▶ **Try it**
Filter these entries down to lines holding "Moral".

Saved data entries:
-- Opening Marker --
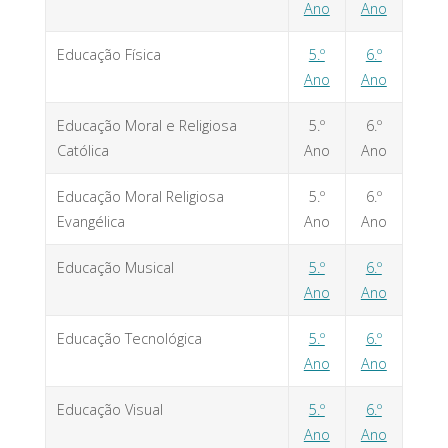
Ano
Ano
Educação Física
5.º
6.º
Ano
Ano
Educação Moral e Religiosa
5.º
6.º
Católica
Ano
Ano
Educação Moral Religiosa
5.º
6.º
Evangélica
Ano
Ano
Educação Musical
5.º
6.º
Ano
Ano
Educação Tecnológica
5.º
6.º
Ano
Ano
Educação Visual
5.º
6.º
Ano
Ano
-- Closing Marker --
▶ **Result**
Educação Moral e Religiosa
Educação Moral Religiosa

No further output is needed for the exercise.